(Stored data)
────

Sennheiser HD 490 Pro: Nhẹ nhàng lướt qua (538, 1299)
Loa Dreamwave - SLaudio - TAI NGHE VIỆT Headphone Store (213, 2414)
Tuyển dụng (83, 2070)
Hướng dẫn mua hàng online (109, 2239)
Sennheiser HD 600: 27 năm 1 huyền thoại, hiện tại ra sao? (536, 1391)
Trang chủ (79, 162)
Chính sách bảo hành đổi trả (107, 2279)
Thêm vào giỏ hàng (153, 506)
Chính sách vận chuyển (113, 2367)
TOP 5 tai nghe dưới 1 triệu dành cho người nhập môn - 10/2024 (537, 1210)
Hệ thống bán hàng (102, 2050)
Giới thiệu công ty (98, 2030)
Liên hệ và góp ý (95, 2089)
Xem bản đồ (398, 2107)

────

EXERCISE REQUIREMENTS
Your task is to transcribe exactly the lines from the one with "Tuyển dụng (83, 2070)" through the end of the data, both included, and nothing besides.

FINISHED EXERCISE
Tuyển dụng (83, 2070)
Hướng dẫn mua hàng online (109, 2239)
Sennheiser HD 600: 27 năm 1 huyền thoại, hiện tại ra sao? (536, 1391)
Trang chủ (79, 162)
Chính sách bảo hành đổi trả (107, 2279)
Thêm vào giỏ hàng (153, 506)
Chính sách vận chuyển (113, 2367)
TOP 5 tai nghe dưới 1 triệu dành cho người nhập môn - 10/2024 (537, 1210)
Hệ thống bán hàng (102, 2050)
Giới thiệu công ty (98, 2030)
Liên hệ và góp ý (95, 2089)
Xem bản đồ (398, 2107)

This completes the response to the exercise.